Rarely, the presenting feature of cervical TB can be swelling in the neck secondary to cold abscess. The features of cold abscess vary with the site of tracking of the pus. The pus from the upper cervical region may manifest as a retropharyngeal abscess or as swelling in the posterior triangle of the neck, or it may spread beneath the prevertebral fascia into the mediastinum. Large retropharyngeal abscesses can manifest with dysphagia, dyspnea, and dysphonia ( Fig. 26-5 , A ).

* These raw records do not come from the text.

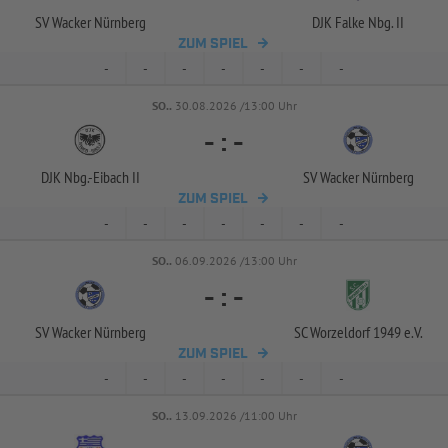
SV Wacker Nürnberg
DJK Falke Nbg. II
ZUM SPIEL
-
-
-
-
-
-
-
SO..
30.08.2026 /13:00 Uhr
-
:
-
DJK Nbg.-
Eibach II
SV Wacker Nürnberg
ZUM SPIEL
-
-
-
-
-
-
-
SO..
06.09.2026 /13:00 Uhr
-
:
-
SV Wacker Nürnberg
SC Worzeldorf 1949 e.V.
ZUM SPIEL
-
-
-
-
-
-
-
SO..
13.09.2026 /11:00 Uhr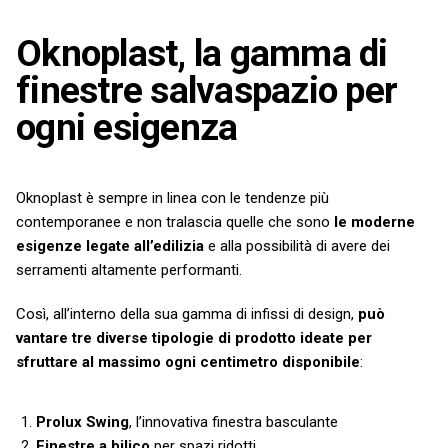
Oknoplast, la gamma di
finestre salvaspazio per
ogni esigenza
Oknoplast è sempre in linea con le tendenze più
contemporanee e non tralascia quelle che sono
le moderne
esigenze legate all’edilizia
e alla possibilità di avere dei
serramenti altamente performanti.
Così, all’interno della sua gamma di infissi di design,
può
vantare tre diverse tipologie di prodotto ideate per
sfruttare al massimo ogni centimetro disponibile
:
Prolux Swing
, l’innovativa finestra basculante
Finestre a bilico
per spazi ridotti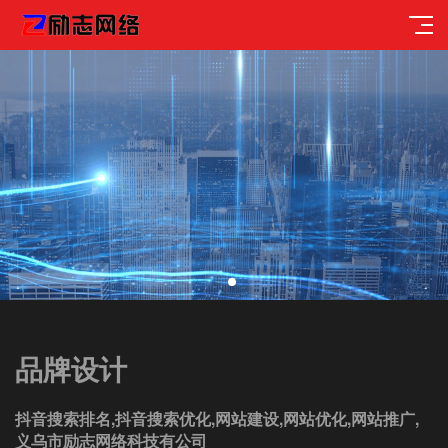
品牌设计
抖音搜索排名,抖音搜索优化,网站建设,网站优化,网站推广,
义乌市励志网络科技有公司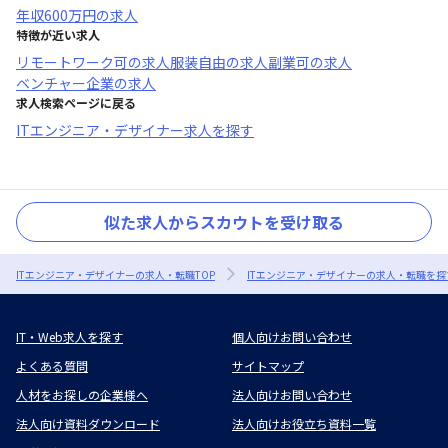
年収
600万円
の求人
特徴が近い求人
リモートワーク可
の求人
服装自由
の求人
副業可
の求人
ベンチャー企業
の求人
求人検索ページに戻る
ITエンジニア・デザイナー求人を探す
似た求人からスカウトを受け取る
ITエンジニア・デザイナーの求人・転職TOP
ITエンジニア・デザイナーの求人・転職を探
IT・Web求人を探す
個人向けお問い合わせ
よくある質問
サイトマップ
人材をお探しの企業様へ
法人向けお問い合わせ
法人向け資料ダウンロード
法人向けお役立ち資料一覧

In severe cases, cervical TB may also result in respiratory stridor, referred to as Millar asthma. Pus from the subaxial cervical spine may also track along the deep cervical fascia to appear in the anterior triangle of the neck, sternocleidomastoid, or trapezius. It can also manifest as swelling in the supraclavicular fossa, axilla, or elbow by gravitating along the brachial plexus ( Fig. 26-5 , B ). Concomitant cervical lymphadenopathy with or without draining sinuses may also be observed in some cases. Rarely, cervical TB may manifest with an isolated kyphotic deformity causing minimal clinical symptoms.
Neurologic symptoms of varying degrees are seen in nearly 25% of patients with TB of the cervical spine. In the active phase of the disease, granulation tissue, pus, and other debris can compress the spinal cord (see Fig. 26-3 ). Although the reported incidence of spinal cord compression noted on MRI in craniovertebral TB is 42%, the incidence of neurologic deficit is only 15% to 20%. Instability or deformity of the involved vertebrae can cause neural compression both in the active phase and in the healed phase.
Symptoms of spinal cord compression include altered gait pattern, spasticity, weakness, and paresthesias of extremities with loss of bowel and bladder control. Sudden death has also been reported following atlantoaxial instability and cervicomedullary compression secondary to upper cervical TB. Vertebral and basilar arterial thrombosis resulting in lower cranial nerve deficits, monoplegia, and hemiplegia has also been reported following cervical TB.
Clinical examination reveals tenderness of the affected cervical segments and torticollis with associated paracervical muscle spasm. All the movements of the neck are severely restricted by pain and spasm. Rarely, kyphotic deformity can be visualized with a palpable knuckle or gibbus. In patients with compression of the cervical spinal cord, upper motor neuron signs of exaggerated reflexes, extensor plantar response, spasticity, and clonus can be elicited. Gait should be carefully analyzed to document subtle signs of unsteadiness that may be the only sign of cord compression. A careful neurologic evaluation must be performed to document the power of the muscles of both upper and lower limbs, with evaluation of the bowel and bladder. Respiratory and abdominal examinations should be done to detect any other focus of infection.